What to produce:
Copy word for word the line containing "Početna (968, 42)" together with all lines following it to the end of the listing below, without the pictures.

Excerpted data:
###
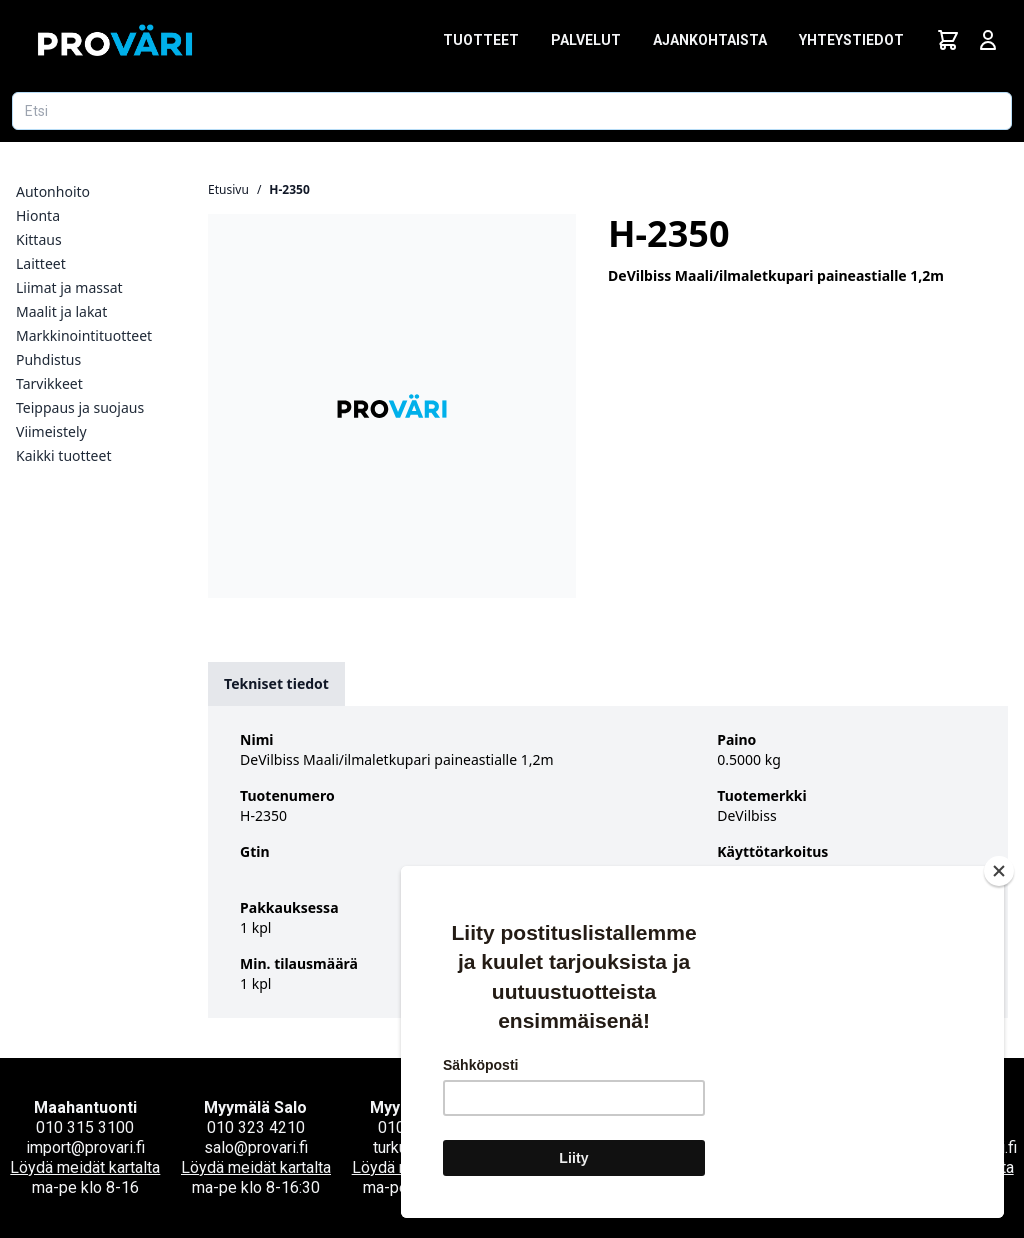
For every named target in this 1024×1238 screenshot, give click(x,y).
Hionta (38, 215)
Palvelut (586, 40)
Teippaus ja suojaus (80, 407)
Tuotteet (481, 40)
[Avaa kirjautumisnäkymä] (988, 40)
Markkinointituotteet (84, 335)
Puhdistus (48, 359)
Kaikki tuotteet (63, 455)
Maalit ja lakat (61, 311)
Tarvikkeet (49, 383)
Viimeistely (51, 431)
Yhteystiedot (851, 40)
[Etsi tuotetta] (512, 111)
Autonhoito (53, 191)
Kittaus (39, 239)
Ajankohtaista (710, 40)
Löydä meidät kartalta (85, 1167)
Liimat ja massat (69, 287)
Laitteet (41, 263)
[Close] (999, 871)
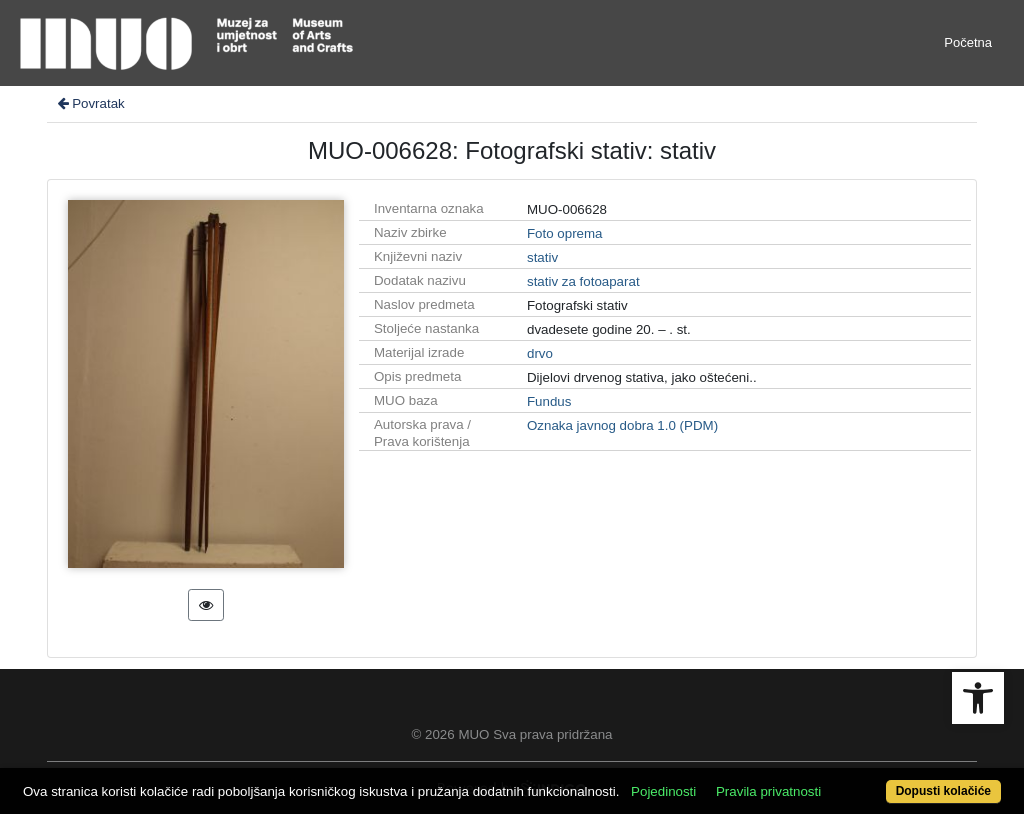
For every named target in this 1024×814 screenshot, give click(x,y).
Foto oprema (565, 233)
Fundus (549, 401)
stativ (542, 257)
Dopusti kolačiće (943, 791)
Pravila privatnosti (768, 791)
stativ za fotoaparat (583, 281)
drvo (540, 353)
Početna (968, 42)
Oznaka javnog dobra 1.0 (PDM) (622, 425)
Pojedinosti (663, 791)
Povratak (90, 103)
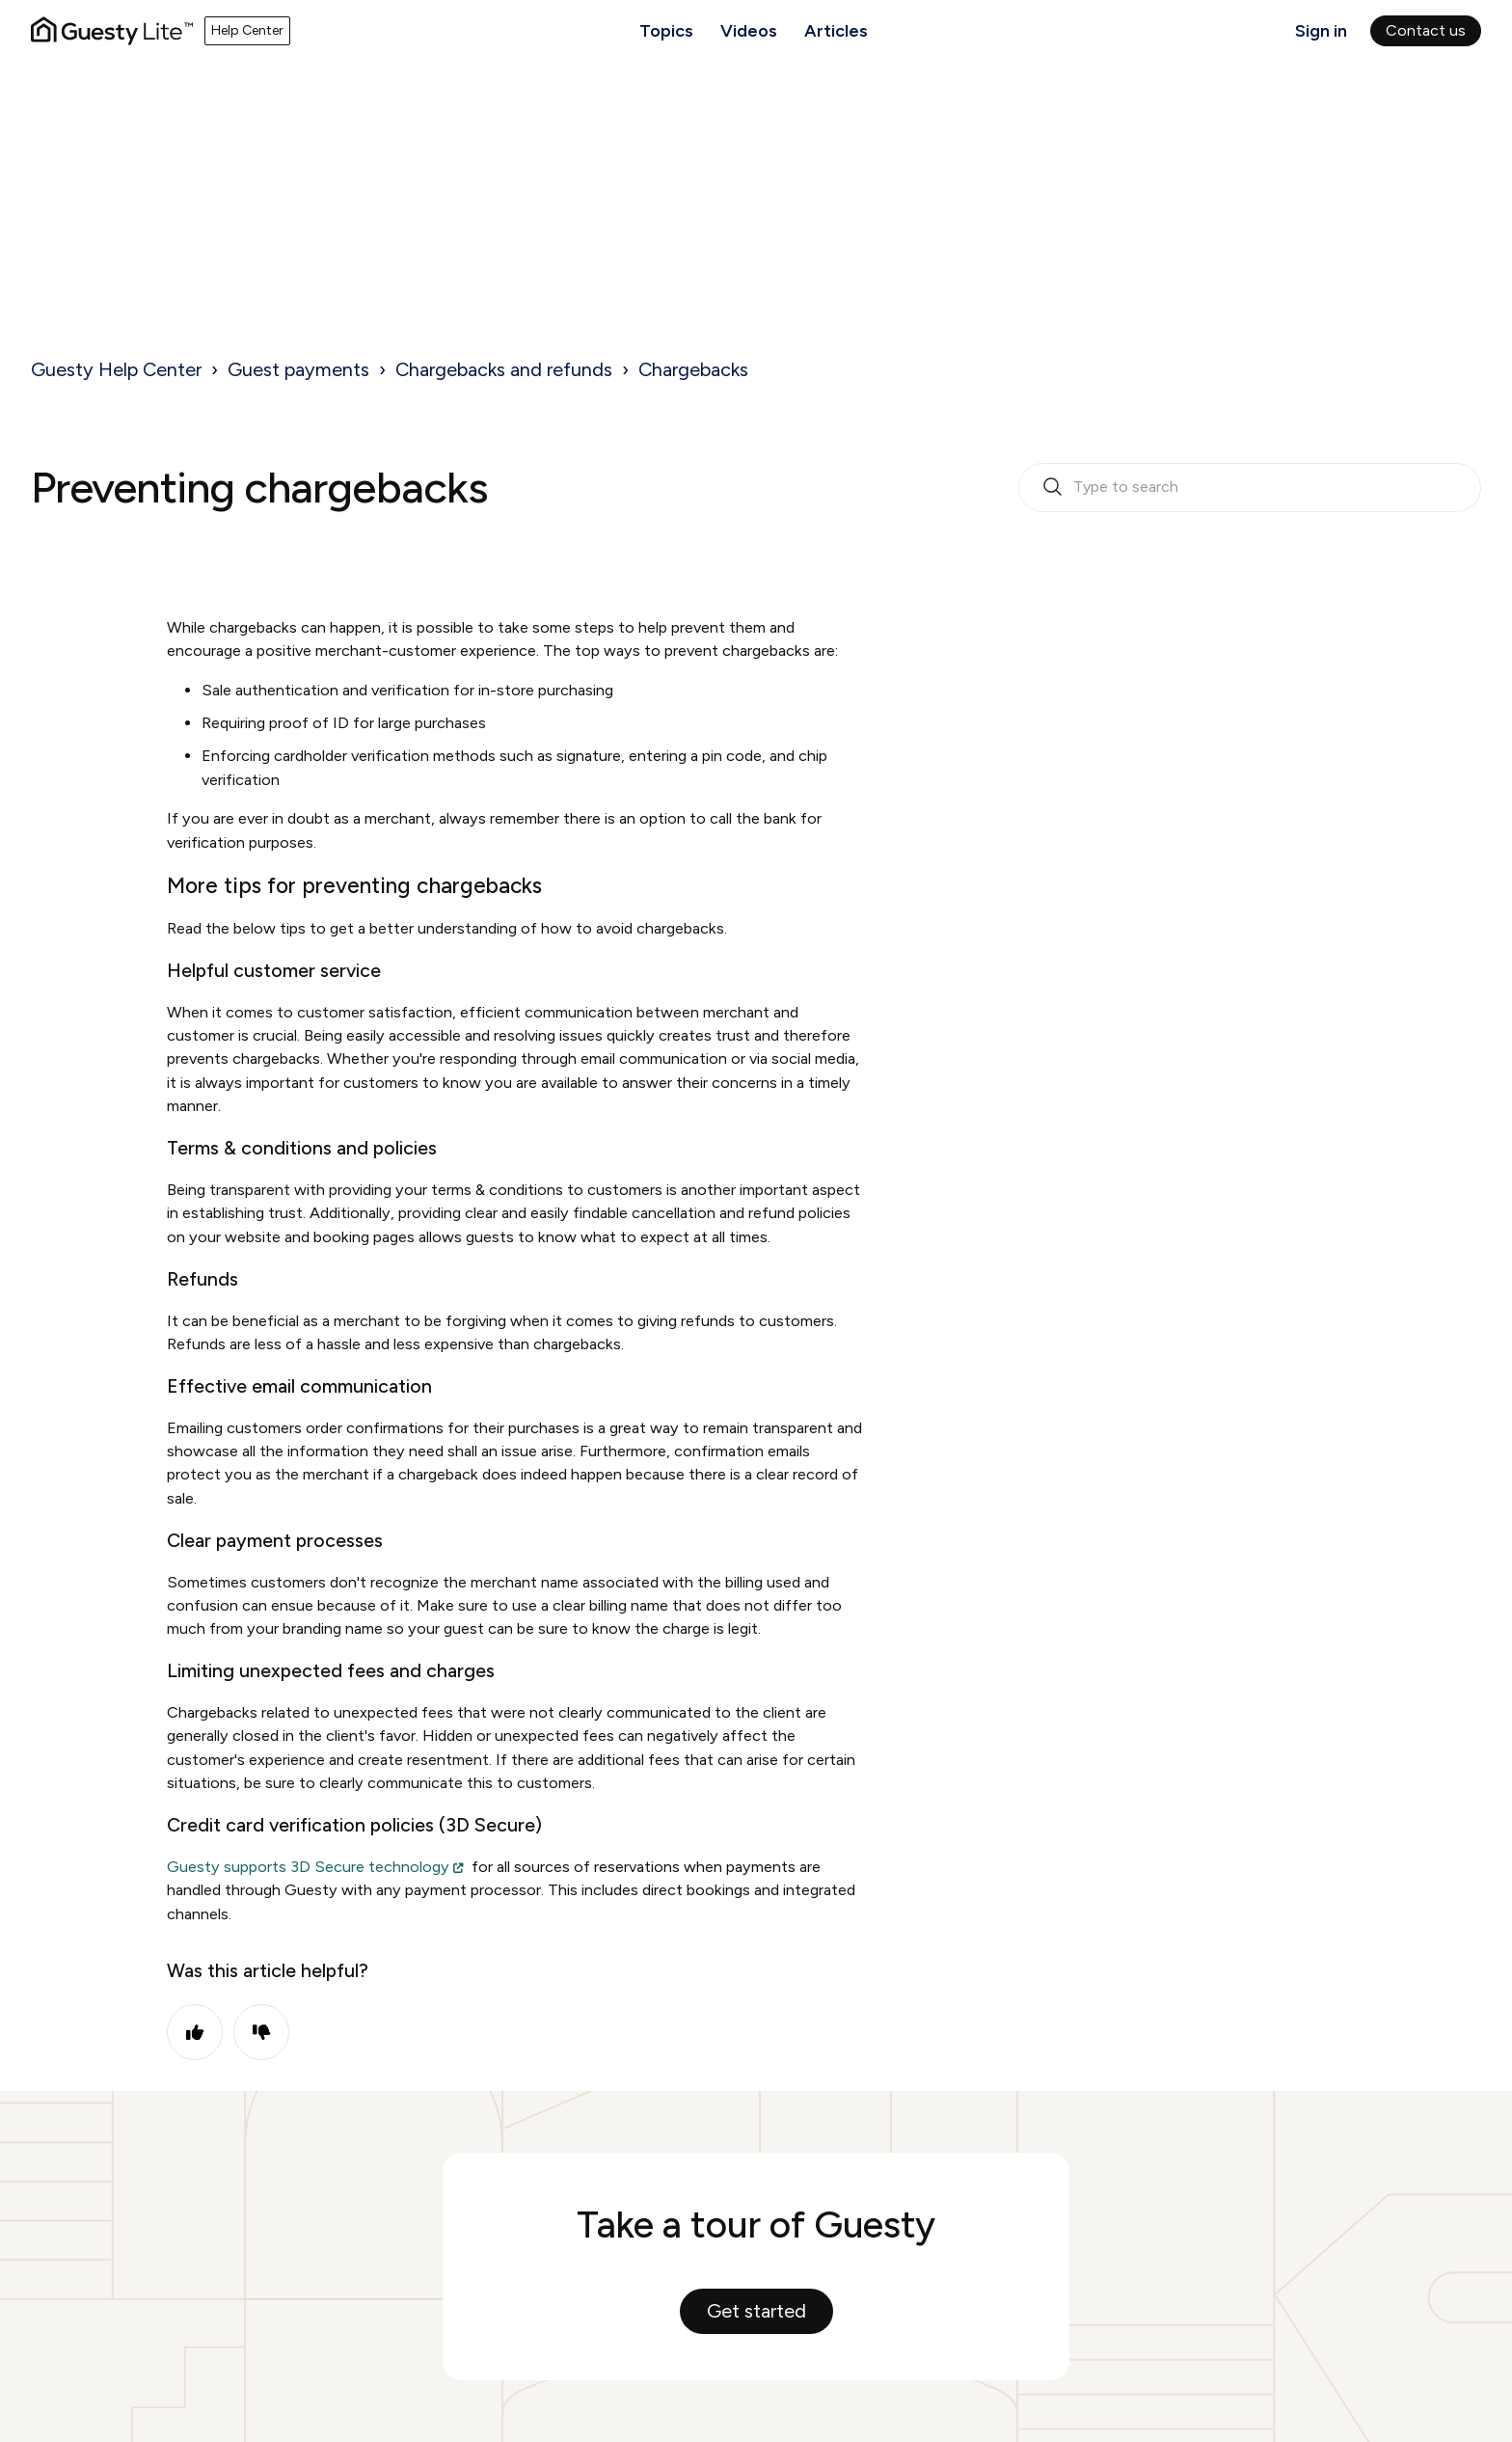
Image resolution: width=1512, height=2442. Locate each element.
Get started (756, 2310)
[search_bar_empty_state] (1249, 488)
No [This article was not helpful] (261, 2032)
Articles (836, 30)
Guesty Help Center (116, 369)
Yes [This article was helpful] (195, 2032)
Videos (748, 30)
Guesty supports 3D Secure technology (308, 1867)
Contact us (1426, 30)
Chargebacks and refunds (503, 369)
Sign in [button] (1321, 30)
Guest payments (298, 369)
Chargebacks (693, 369)
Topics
###
Solved exercise:
Početna (968, 42)
Oznaka javnog dobra 1.0 (PDM) (622, 425)
Pojedinosti (663, 791)
Povratak (90, 103)
Image resolution: width=1512, height=2442. Locate each element.
Get started (756, 2310)
[search_bar_empty_state] (1249, 488)
No [This article was not helpful] (261, 2032)
Articles (836, 30)
Guesty Help Center (116, 369)
Yes [This article was helpful] (195, 2032)
Videos (748, 30)
Guesty supports 3D Secure technology (308, 1867)
Contact us (1426, 30)
Chargebacks and refunds (503, 369)
Sign in [button] (1321, 30)
Guest payments (298, 369)
Chargebacks (693, 369)
Topics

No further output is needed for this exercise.